Police identified the shooter as 28-year-old Audrey Elizabeth Hale, who police killed at the scene. Hale was a former student at The Covenant School, according to police.
Hale was an illustrator and graphic designer who used he/him pronouns, according to a police spokesperson. Police said Hale was transgender and they initially identified him by his birth name and gender.
Police say Hale had planned other targets; manifesto and writings being reviewed
Hale's attack was targeted and the department is reviewing a manifesto and "some writings," planning for an attack on Monday, police Chief John Drake said in a news conference Monday afternoon.
Hale had also planned to attack another location, which Hale realized was too heavily secured and decided against, Drake said.
In an interview with CBS Mornings on Tuesday, Drake said there were other targets, including a mall, outlined in materials obtained at Hale's residence following Monday's shooting.
"We think (Monday's shooting) was targeted and planned," Drake said.
"We strongly believe there were going to be other targets, including maybe family members and one of the malls here in Nashville."
Drake said that Hale, who attended Covenant School, had "some history" with the school which may have played a role in the motive for Monday's shooting.
"What detectives have said so far is there is possibly some resentment for having to go to that school. There's a connection with that family."
Where did Hale go to school?
Hale attended Isaiah T. Creswell Middle School from 2006 to 2010. Hale then went to the Nashville School of the Arts and graduated in May 2014, Nashville schools spokesperson Sean Braisted said.
While at Nashville School of the Arts, Hale ran track for Martin Luther King High School, meet records show. She went on to attend Nossi College of Art between 2018-2022, according to LinkedIn.
In a statement, the college confirmed Hale was a student and a "talented artist."
"Our thoughts and prayers go out to (Hale's) family, to the victims and their families and to our city," the statement said. "Due to federal guidelines (FERPA) followed by our institution, we are not allowed to disclose further personal information."
Audrey Hale was being treated for 'emotional disorder' before Monday's shooting
Following extensive interviews with the parents of Audrey Hale, Metro Police were able to determine that Hale was “under doctor care for an emotional disorder,” and Hale's parents believed Hale did not have any firearms at the time of the shooting, Drake said Tuesday.
Drake confirmed that law enforcement were previously unaware of Hale or about his treatment.

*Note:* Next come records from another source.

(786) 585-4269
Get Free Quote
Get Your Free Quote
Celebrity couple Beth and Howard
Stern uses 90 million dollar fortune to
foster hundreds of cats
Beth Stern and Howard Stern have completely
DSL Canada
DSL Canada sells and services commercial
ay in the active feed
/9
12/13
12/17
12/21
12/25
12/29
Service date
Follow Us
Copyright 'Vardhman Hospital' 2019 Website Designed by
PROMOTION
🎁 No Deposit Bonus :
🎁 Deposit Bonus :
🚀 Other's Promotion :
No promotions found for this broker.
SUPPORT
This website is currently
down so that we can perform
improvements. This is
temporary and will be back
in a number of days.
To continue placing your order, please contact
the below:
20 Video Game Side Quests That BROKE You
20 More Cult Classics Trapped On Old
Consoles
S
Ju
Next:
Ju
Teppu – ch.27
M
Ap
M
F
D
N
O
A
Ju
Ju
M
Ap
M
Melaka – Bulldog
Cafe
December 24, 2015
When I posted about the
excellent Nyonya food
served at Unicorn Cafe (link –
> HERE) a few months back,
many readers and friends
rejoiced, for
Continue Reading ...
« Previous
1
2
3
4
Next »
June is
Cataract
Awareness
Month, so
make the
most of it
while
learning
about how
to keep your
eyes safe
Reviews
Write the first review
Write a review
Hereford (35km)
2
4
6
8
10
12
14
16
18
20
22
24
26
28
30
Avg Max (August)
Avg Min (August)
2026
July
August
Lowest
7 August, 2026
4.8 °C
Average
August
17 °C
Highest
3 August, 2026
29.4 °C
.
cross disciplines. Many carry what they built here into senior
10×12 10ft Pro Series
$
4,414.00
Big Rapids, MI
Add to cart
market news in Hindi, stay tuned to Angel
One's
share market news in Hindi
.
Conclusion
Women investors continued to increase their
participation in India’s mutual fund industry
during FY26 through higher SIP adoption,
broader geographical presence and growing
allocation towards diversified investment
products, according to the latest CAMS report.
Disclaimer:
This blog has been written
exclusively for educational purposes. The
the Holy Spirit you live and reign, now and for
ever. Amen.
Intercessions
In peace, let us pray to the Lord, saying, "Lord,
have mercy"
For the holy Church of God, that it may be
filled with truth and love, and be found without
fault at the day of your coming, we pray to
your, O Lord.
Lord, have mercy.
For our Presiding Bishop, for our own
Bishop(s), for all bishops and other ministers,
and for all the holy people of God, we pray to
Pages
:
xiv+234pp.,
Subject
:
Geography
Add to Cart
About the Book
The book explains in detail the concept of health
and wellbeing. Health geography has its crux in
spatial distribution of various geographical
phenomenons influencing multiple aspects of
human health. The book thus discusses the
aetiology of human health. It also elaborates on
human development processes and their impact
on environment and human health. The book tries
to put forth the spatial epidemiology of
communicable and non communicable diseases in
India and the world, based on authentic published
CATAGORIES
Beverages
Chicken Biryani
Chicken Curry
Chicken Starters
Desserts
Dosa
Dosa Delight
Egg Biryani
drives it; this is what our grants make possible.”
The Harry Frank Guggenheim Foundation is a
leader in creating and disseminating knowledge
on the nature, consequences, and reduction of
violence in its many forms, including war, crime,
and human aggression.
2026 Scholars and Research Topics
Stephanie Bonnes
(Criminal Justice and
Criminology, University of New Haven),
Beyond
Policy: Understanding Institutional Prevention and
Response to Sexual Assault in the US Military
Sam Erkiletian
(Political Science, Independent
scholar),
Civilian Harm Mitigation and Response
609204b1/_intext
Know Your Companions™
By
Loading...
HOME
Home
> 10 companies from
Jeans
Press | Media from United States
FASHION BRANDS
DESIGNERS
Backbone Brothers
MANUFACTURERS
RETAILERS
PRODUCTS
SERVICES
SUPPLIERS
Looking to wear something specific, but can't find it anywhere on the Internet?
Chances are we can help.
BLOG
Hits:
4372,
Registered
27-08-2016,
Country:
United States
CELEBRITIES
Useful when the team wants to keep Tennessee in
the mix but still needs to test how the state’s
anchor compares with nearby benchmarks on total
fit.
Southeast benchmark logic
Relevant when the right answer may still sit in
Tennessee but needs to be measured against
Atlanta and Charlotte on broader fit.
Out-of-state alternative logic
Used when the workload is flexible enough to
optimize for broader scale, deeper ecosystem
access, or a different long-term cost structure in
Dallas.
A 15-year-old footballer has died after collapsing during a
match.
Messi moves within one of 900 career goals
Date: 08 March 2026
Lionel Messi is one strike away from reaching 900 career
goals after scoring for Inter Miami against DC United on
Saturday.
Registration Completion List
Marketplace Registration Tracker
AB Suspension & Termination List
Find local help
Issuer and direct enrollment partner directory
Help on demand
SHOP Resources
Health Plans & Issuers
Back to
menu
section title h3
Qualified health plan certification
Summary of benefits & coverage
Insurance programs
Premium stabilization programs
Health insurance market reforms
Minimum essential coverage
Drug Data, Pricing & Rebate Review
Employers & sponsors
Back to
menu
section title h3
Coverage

Drake said that had it been reported to police that Hale was suicidal, MNPD would have intervened.
Police also confirmed that there is “no motive” at this time—the previously found manifesto in Hale’s vehicle on scene had “talks about the school, a map, a drawing of entry points and assaults that would take place.”
Drake added that no specific student or faculty member was targeted in the attack. According to Drake, Hale appeared to have “some training to shoot from a higher level,” and knew to stand “away from the glass so (he) wouldn’t be an easy target.”
What type of weapons did the shooter use in Nashville shooting?
Police said Hale was carrying two assault-style weapons, a KelTec SUB2000 and a Grunt Rifle, and an M&P 9mm handgun. Hale legally bought seven weapons from five different gun stores, three of which were used during Monday's shooting, Drake said during a Tuesday press briefing.
What are the stickers on Hale's firearms?
Photos and security footage released by Metro Police Monday evening showed the shooter’s firearms— a KelTec SUB2000, a Grunt Rifle and an M&P 9mm handgun.
Emblazoned on the weapons were multiple stickers, which The Tennessean is working to identify.
On the KelTec SUB2000, two decals can be seen.
One, along the extended magazine, is the edge of American fashion house and surf-wear company Stussy’s logo. The logo is a rendering of Stussy founder Shawn Stussy’s signature.
The second, which resembles tape with writing on it and is along the top of the firearm, has yet to be identified.
On the Grunt Rifle, two decals can be seen.
In photos provided by the police department, a picture of a KAWS figure is taped to the magazine. KAWS, born Brian Donnelly, is an American graffiti artist popular for his pop art and brand collaborations. This specific sticker is from a collaboration with Bape Sta, a “street fashion” footwear brand.
In security footage of Hale entering the school, a second sticker can be seen on the other side of the magazine.
This sticker is the Spitfire logo, a skateboarding supply brand founded in 1987.
On the M&P 9mm handgun, a singular decal has yet to be identified.
How did police respond?
A five-member police team killed Hale in a lobby area on the second floor of the school. Hale shot out the glass in a set of doors to enter the school through a side entrance, police said.
In body-worn camera footage released early Tuesday, officers are shown arriving at the scene of the shooting in separate vehicles.
“Let’s go!” Officer Rex Engelbert shouted, as he pushed his way into the building.
Police began scanning classrooms and adjacent bathrooms on the school’s first floor. With alarms sounding in the background, officers calmly but forcefully communicated with each other.
About 90 seconds after entering the building, officers heard something.
“It sounds like it’s upstairs," one said.
Within seconds, they encountered Hale. Police fired, killing Hale.
Hale message former teammate just before shooting
Hale sent direct messages from The Covenant School parking lot to a former middle school basketball teammate minutes before Monday's shooting.
Averianna Patton told The Tennessean on Tuesday that she received messages from Hale at 9:57 a.m. while on Covenant School property, apologizing and stating that Hale wanted to die. Hale also said in the messages to Patton that a March 13 Instagram post was actually a suicide note.
"Something in me was like, 'No, you need to help. Do something,'" Patton said.
Patton called the Suicide Prevention Helpline minutes after reading the messages. The helpline recommended that Patton call police, which she did. By that time, unbeknownst to Patton, Hale had shattered glass doors and entered the Covenant School.